#### [DATA FOR ANALYSIS]
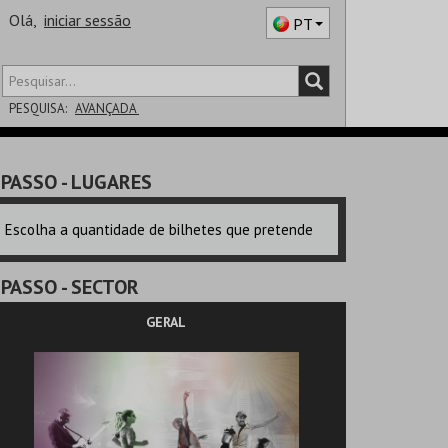
Olá,
iniciar sessão
PT
PESQUISA:
AVANÇADA
DISTRITO
PASSO
- LUGARES
SALA
Escolha a quantidade de bilhetes que pretende
PASSO
- SECTOR
GERAL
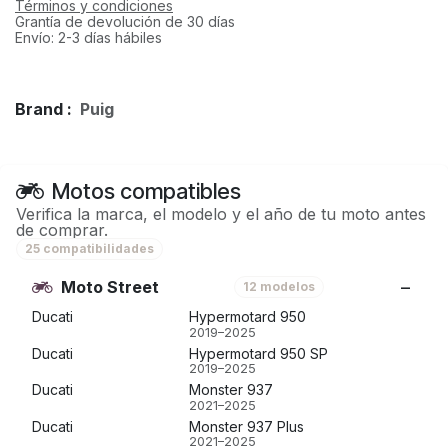
Términos y condiciones
Grantía de devolución de 30 días
Envío: 2-3 días hábiles
Brand :
Puig
Motos compatibles
Verifica la marca, el modelo y el año de tu moto antes
de comprar.
25 compatibilidades
Moto Street
12 modelos
Ducati
Hypermotard 950
2019–2025
Ducati
Hypermotard 950 SP
2019–2025
Ducati
Monster 937
2021–2025
Ducati
Monster 937 Plus
2021–2025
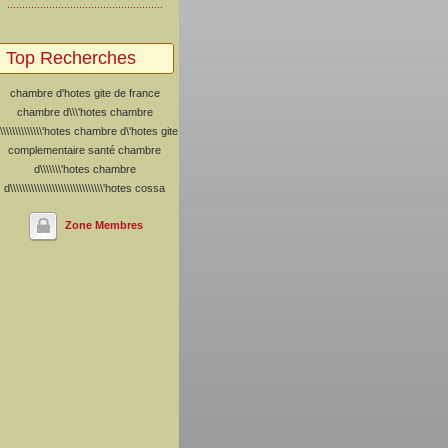
Top Recherches
chambre d'hotes
gite de france
chambre d\\\'hotes
chambre
\\\\\\\\\\\\\\'hotes
chambre d\'hotes
gite
complementaire santé
chambre
d\\\\\\\'hotes
chambre
d\\\\\\\\\\\\\\\\\\\\\\\\\\\\\\\'hotes
cossa
Zone Membres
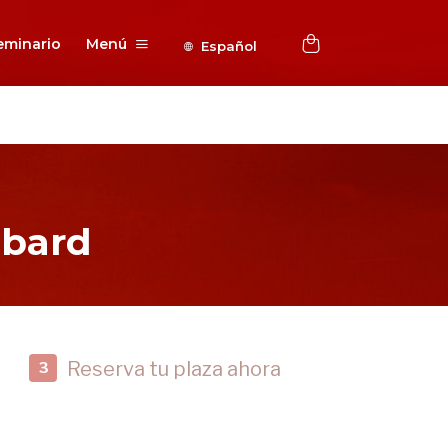
eminario
Menú
Español
bbard
Reserva tu plaza ahora
3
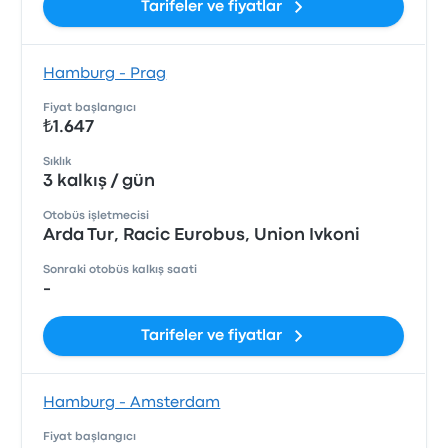
Tarifeler ve fiyatlar
Hamburg - Prag
Fiyat başlangıcı
₺1.647
Sıklık
3 kalkış / gün
Otobüs işletmecisi
Arda Tur, Racic Eurobus, Union Ivkoni
Sonraki otobüs kalkış saati
-
Tarifeler ve fiyatlar
Hamburg - Amsterdam
Fiyat başlangıcı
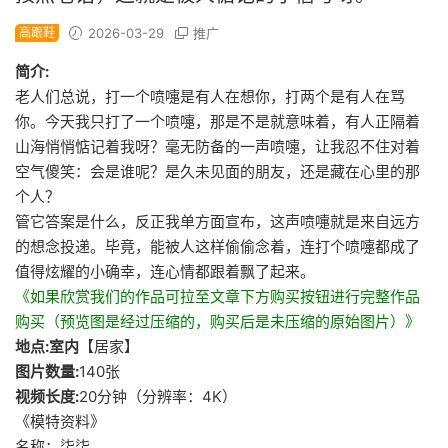
高跟鞋
2026-03-29
推广
简介:
老人们总说，打一个喷嚏是有人在想你，打两个是有人在骂
你。今天我只打了一个喷嚏，那是不是就意味着，有人正隔着
山海悄悄惦记着我呀？毫无防备的一声喷嚏，让我忍不住对着
空气傻笑：会是谁呢？是久未见面的朋友，还是藏在心里的那
个人？
管它答案是什么，反正我单方面宣布，这声喷嚏就是来自远方
的想念投递。毕竟，能被人这样偷偷念着，连打个喷嚏都成了
值得炫耀的小确幸，连心情都跟着飘了起来。
《如果欣赏我们的作品可拉至文章下方购买按钮进行完整作品
购买（预览图是经过压缩的，购买后是未压缩的原始图片）》
地点:室内
【居家】
图片数量:
140张
视频长度:
20分钟（分辨率：4K）
《模特资料》
名称：柒柒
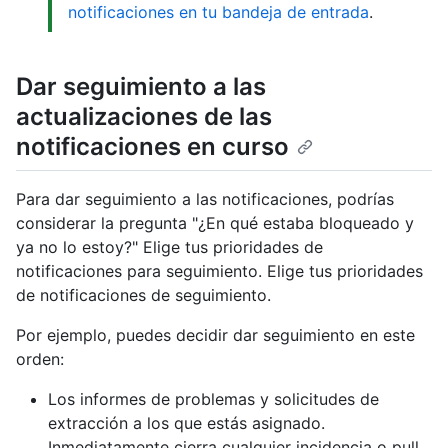
notificaciones en tu bandeja de entrada
.
Dar seguimiento a las
actualizaciones de las
notificaciones en curso
Para dar seguimiento a las notificaciones, podrías
considerar la pregunta "¿En qué estaba bloqueado y
ya no lo estoy?" Elige tus prioridades de
notificaciones para seguimiento. Elige tus prioridades
de notificaciones de seguimiento.
Por ejemplo, puedes decidir dar seguimiento en este
orden:
Los informes de problemas y solicitudes de
extracción a los que estás asignado.
Inmediatamente cierra cualquier incidencia o pull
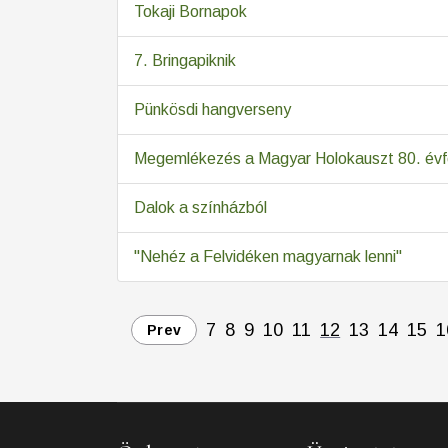
Tokaji Bornapok
7. Bringapiknik
Pünkösdi hangverseny
Megemlékezés a Magyar Holokauszt 80. évfo
Dalok a színházból
"Nehéz a Felvidéken magyarnak lenni"
7
8
9
10
11
12
13
14
15
1
Prev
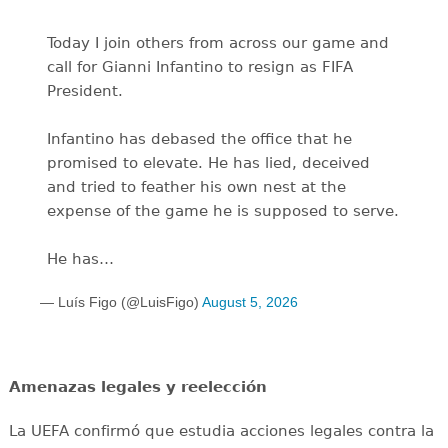
Today I join others from across our game and
call for Gianni Infantino to resign as FIFA
President.
Infantino has debased the office that he
promised to elevate. He has lied, deceived
and tried to feather his own nest at the
expense of the game he is supposed to serve.
He has…
— Luís Figo (@LuisFigo)
August 5, 2026
Amenazas legales y reelección
La UEFA confirmó que estudia acciones legales contra la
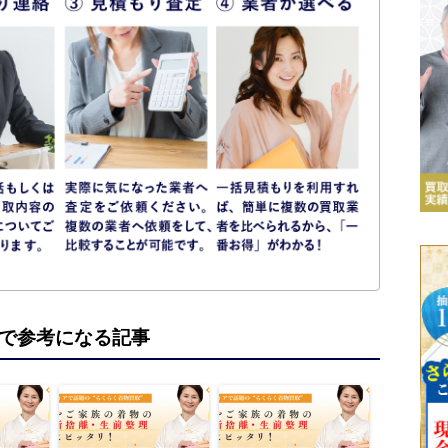
で参考になる記事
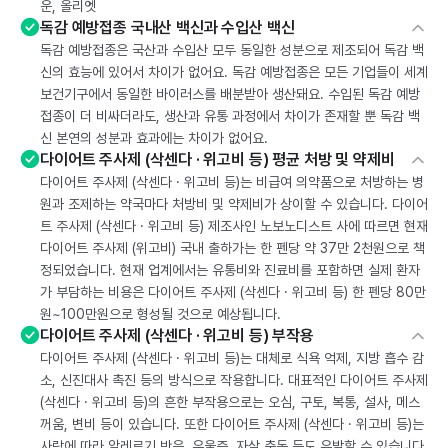
운, 올리엣
독감 예방접종 국내산 백신과 수입산 백신
독감 예방접종은 국산과 수입산 모두 동일한 성분으로 제조되어 독감 백
신의 효능에 있어서 차이가 없어요. 독감 예방접종은 모든 기업들이 세계
보건기구에서 동일한 바이러스를 배분받아 생산돼요. 수입된 독감 예방
접종이 더 비싸더라도, 생산과 유통 과정에서 차이가 존재할 뿐 독감 백
신 본연의 성분과 효과에는 차이가 없어요.
다이어트 주사제 (삭센다 · 위고비 등) 평균 처방 및 약제비
다이어트 주사제 (삭센다 · 위고비 등)는 비급여 의약품으로 처방하는 병
원과 조제하는 약국마다 처방비 및 약제비가 상이할 수 있습니다. 다이어
트 주사제 (삭센다 · 위고비 등) 제조사인 노보노디스트 사에 따르면 현재
다이어트 주사제 (위고비) 국내 출하가는 한 펜당 약 37만 2천원으로 책
정되었습니다. 현재 업계에서는 유통비와 진료비를 포함하면 실제 환자
가 부담하는 비용은 다이어트 주사제 (삭센다 · 위고비 등) 한 펜당 80만
원~100만원으로 형성될 것으로 예상됩니다.
다이어트 주사제 (삭센다 · 위고비 등) 부작용
다이어트 주사제 (삭센다 · 위고비 등)는 대체로 식욕 억제, 지방 흡수 감
소, 신진대사 촉진 등의 방식으로 작용합니다. 대표적인 다이어트 주사제
(삭센다 · 위고비 등)의 흔한 부작용으로는 오심, 구토, 복통, 설사, 메스
꺼움, 변비 등이 있습니다. 또한 다이어트 주사제 (삭센다 · 위고비 등)는
사람에 따라 알레르기 반응, 우울증, 자살 충동 등도 유발할 수 있습니다.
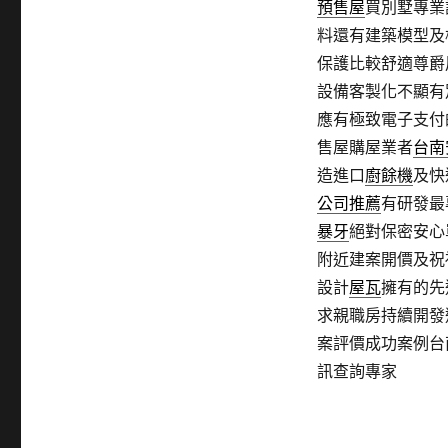
預售屋
買別墅專業
料還有建築模型及
保護比較舒適尊爵
設備客製化不顯有
應有極致電子支付
售屋購屋業者
台南
造進口
廚餘機
及快
公司推薦
有研發最
暴牙
絕對保密安心
附近建案開價及祝
設計
屋瓦
擁有的先
求親職房持續開發
案評價成功案例台
訊查詢專家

#### [ABOUT THIS EXERCISE]
Write out the data word for word, with every picture dropped.

#### [TASK RESPONSE]
Olá,
iniciar sessão
PT
PESQUISA:
AVANÇADA
DISTRITO
PASSO
- LUGARES
SALA
Escolha a quantidade de bilhetes que pretende
PASSO
- SECTOR
GERAL
Términos y condiciones
Grantía de devolución de 30 días
Envío: 2-3 días hábiles
Brand :
Puig
Motos compatibles
Verifica la marca, el modelo y el año de tu moto antes
de comprar.
25 compatibilidades
Moto Street
12 modelos
Ducati
Hypermotard 950
2019–2025
Ducati
Hypermotard 950 SP
2019–2025
Ducati
Monster 937
2021–2025
Ducati
Monster 937 Plus
2021–2025
Top Recherches
chambre d'hotes
gite de france
chambre d\\\'hotes
chambre
\\\\\\\\\\\\\\'hotes
chambre d\'hotes
gite
complementaire santé
chambre
d\\\\\\\'hotes
chambre
d\\\\\\\\\\\\\\\\\\\\\\\\\\\\\\\'hotes
cossa
Zone Membres
eminario
Menú
Español
bbard
Reserva tu plaza ahora
3
Tarifeler ve fiyatlar
Hamburg - Prag
Fiyat başlangıcı
₺1.647
Sıklık
3 kalkış / gün
Otobüs işletmecisi
Arda Tur, Racic Eurobus, Union Ivkoni
Sonraki otobüs kalkış saati
-
Tarifeler ve fiyatlar
Hamburg - Amsterdam
Fiyat başlangıcı
高跟鞋
2026-03-29
推广
简介:
老人们总说，打一个喷嚏是有人在想你，打两个是有人在骂
你。今天我只打了一个喷嚏，那是不是就意味着，有人正隔着
山海悄悄惦记着我呀？毫无防备的一声喷嚏，让我忍不住对着
空气傻笑：会是谁呢？是久未见面的朋友，还是藏在心里的那
个人？
管它答案是什么，反正我单方面宣布，这声喷嚏就是来自远方
的想念投递。毕竟，能被人这样偷偷念着，连打个喷嚏都成了
值得炫耀的小确幸，连心情都跟着飘了起来。
《如果欣赏我们的作品可拉至文章下方购买按钮进行完整作品
购买（预览图是经过压缩的，购买后是未压缩的原始图片）》
地点:室内
【居家】
图片数量:
140张
视频长度:
20分钟（分辨率：4K）
《模特资料》
名称：柒柒
notificaciones en tu bandeja de entrada
.
Dar seguimiento a las
actualizaciones de las
notificaciones en curso
Para dar seguimiento a las notificaciones, podrías
considerar la pregunta "¿En qué estaba bloqueado y
ya no lo estoy?" Elige tus prioridades de
notificaciones para seguimiento. Elige tus prioridades
de notificaciones de seguimiento.
Por ejemplo, puedes decidir dar seguimiento en este
orden:
Los informes de problemas y solicitudes de
extracción a los que estás asignado.
Inmediatamente cierra cualquier incidencia o pull
Tokaji Bornapok
7. Bringapiknik
Pünkösdi hangverseny
Megemlékezés a Magyar Holokauszt 80. évfo
Dalok a színházból
"Nehéz a Felvidéken magyarnak lenni"
7
8
9
10
11
12
13
14
15
1
Prev
Today I join others from across our game and
call for Gianni Infantino to resign as FIFA
President.
Infantino has debased the office that he
promised to elevate. He has lied, deceived
and tried to feather his own nest at the
expense of the game he is supposed to serve.
He has…
— Luís Figo (@LuisFigo)
August 5, 2026
Amenazas legales y reelección
La UEFA confirmó que estudia acciones legales contra la
で参考になる記事
운, 올리엣
독감 예방접종 국내산 백신과 수입산 백신
독감 예방접종은 국산과 수입산 모두 동일한 성분으로 제조되어 독감 백
신의 효능에 있어서 차이가 없어요. 독감 예방접종은 모든 기업들이 세계
보건기구에서 동일한 바이러스를 배분받아 생산돼요. 수입된 독감 예방
접종이 더 비싸더라도, 생산과 유통 과정에서 차이가 존재할 뿐 독감 백
신 본연의 성분과 효과에는 차이가 없어요.
다이어트 주사제 (삭센다 · 위고비 등) 평균 처방 및 약제비
다이어트 주사제 (삭센다 · 위고비 등)는 비급여 의약품으로 처방하는 병
원과 조제하는 약국마다 처방비 및 약제비가 상이할 수 있습니다. 다이어
트 주사제 (삭센다 · 위고비 등) 제조사인 노보노디스트 사에 따르면 현재
다이어트 주사제 (위고비) 국내 출하가는 한 펜당 약 37만 2천원으로 책
정되었습니다. 현재 업계에서는 유통비와 진료비를 포함하면 실제 환자
가 부담하는 비용은 다이어트 주사제 (삭센다 · 위고비 등) 한 펜당 80만
원~100만원으로 형성될 것으로 예상됩니다.
다이어트 주사제 (삭센다 · 위고비 등) 부작용
다이어트 주사제 (삭센다 · 위고비 등)는 대체로 식욕 억제, 지방 흡수 감
소, 신진대사 촉진 등의 방식으로 작용합니다. 대표적인 다이어트 주사제
(삭센다 · 위고비 등)의 흔한 부작용으로는 오심, 구토, 복통, 설사, 메스
꺼움, 변비 등이 있습니다. 또한 다이어트 주사제 (삭센다 · 위고비 등)는
사람에 따라 알레르기 반응, 우울증, 자살 충동 등도 유발할 수 있습니다.
預售屋
買別墅專業
料還有建築模型及
保護比較舒適尊爵
設備客製化不顯有
應有極致電子支付
售屋購屋業者
台南
造進口
廚餘機
及快
公司推薦
有研發最
暴牙
絕對保密安心
附近建案開價及祝
設計
屋瓦
擁有的先
求親職房持續開發
案評價成功案例台
訊查詢專家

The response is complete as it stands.